Oasis, like Morrissey, is from Manchester. “Don’t Look Back in Anger” is a typical Oasis tune. The intro is lifted from “Imagine” and the chorus melody from “All the Young Dudes.” The lyrics are passionate but almost meaningless. Noel Gallagher, the song’s author, admits to lifting the “Imagine” intro and reflects that, had he known how significant the song would become, he would have worked harder on the lyrics. This, like his songs, has the virtue of honest craftsmanship. It isn’t Gallagher’s fault that we have lost our moral way so badly that we fall back, or forward, into random pop songs and gross sentimentality.
Gallagher believes that “Don’t Look Back in Anger” became an “anthem of defiance.” To me, and to Morrissey, it sounds like a prelude to surrender. Its title is a pun on John Osborne’s 1956 play Look Back in Anger, itself a study in empty gestures and moral surrender. Osborne was one of theater’s “angry young men.” The Manchester crowd should have been angry but sounded passive. Mass murder is not a collateral cost of immigration or as beyond human control as the Manchester rain.

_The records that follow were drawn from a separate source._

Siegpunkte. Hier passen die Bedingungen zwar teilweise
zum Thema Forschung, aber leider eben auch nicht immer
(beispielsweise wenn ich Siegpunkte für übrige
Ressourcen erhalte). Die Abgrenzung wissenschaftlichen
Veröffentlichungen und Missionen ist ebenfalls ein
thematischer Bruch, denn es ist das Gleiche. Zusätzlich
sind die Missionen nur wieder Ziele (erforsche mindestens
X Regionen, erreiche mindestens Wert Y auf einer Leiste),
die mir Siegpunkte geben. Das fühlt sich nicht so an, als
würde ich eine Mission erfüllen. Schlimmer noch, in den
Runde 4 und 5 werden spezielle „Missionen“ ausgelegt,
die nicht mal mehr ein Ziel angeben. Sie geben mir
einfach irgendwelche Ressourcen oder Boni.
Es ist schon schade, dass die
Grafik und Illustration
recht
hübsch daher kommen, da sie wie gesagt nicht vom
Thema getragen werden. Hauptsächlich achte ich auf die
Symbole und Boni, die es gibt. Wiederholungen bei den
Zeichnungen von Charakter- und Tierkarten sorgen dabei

“And the morons sing and sway: ‘Don’t Look Back in Anger,’” Morrissey sings on “Bonfire of Teenagers.” “I can assure you that I will look back in anger till the day I die.” The intro of Morrissey’s tune is from another 1970s hit, Lou Reed’s “Perfect Day.” The children at the Ariana Grande concert were hoping to enjoy a perfect night. The familiar chords become ironic and inverted, like many a Morrissey lyric. Gallagher would be the first to admit that, unlike Oasis’s lumpy mash-up of sonic and lyrical fragments, the words and music of “Bonfire of Teenagers” combine perfectly.
There are plenty of canonical songs about murder, and many of them are first-person confessions: “Mack the Knife,” “Hey Joe,” and “Used To Love Her.” The murder ballad is a country music convention. There are always topical and political songs, too. But there have been few songs about terrorism since the 9/11 attacks. Most of the 9/11 tunes tended to the hokey reflexes of patriotism (Toby Keith’s “Courtesy of the Red, White and Blue”) and sentimentality (Bruce Springsteen’s Rising album). Taylor Swift has never released her response, “Didn’t They.” Morrissey has recorded his response to a subsequent variation on the Islamist theme of atrocity. Why can’t we hear it?

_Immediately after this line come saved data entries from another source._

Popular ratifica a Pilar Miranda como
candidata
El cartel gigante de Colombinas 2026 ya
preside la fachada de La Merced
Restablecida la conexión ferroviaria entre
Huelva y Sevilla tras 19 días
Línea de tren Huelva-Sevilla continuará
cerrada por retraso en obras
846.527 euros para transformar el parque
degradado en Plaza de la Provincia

I digress into critical niceties because artistry is a defense against the charge of obscenity or exploitation. The artistic defense cannot, however, always rebut a charge of tastelessness. Look online for the lyrics to “Bonfire of Teenagers” and for unofficial live footage. You’re adults. Judge for yourselves if the real offense is murdering little girls at a concert or writing a song.
“Oh, you should have seen her leave for the arena/ Only to be vaporized,” Morrissey sings. The internal rhyme (“should have … arena”) is as lightly ironic as Morrissey’s famous “A dreaded sunny day/ So I meet you at the cemetery gates.” The next line is as heavy and blunt as possible. The refrain, “Go easy on the killer,” is damning. I had forgotten that light tunes could carry such moral weight.
We are told that art has a right to make us uncomfortable. The reality is people prefer escapism and illusions. Governments and corporations prefer passivity and political correctness, even if it means dishonoring the victims by going easy on the killer as well as ourselves. Which minority were Capitol Records and its owner, Universal Music, more afraid of offending: Islamist terrorists or their fellow travelers, the censors of the Left? If Morrissey wants to release his song, all of us have a right to hear it, the terrorist and the censor be damned. If the world cannot hear it, music dies.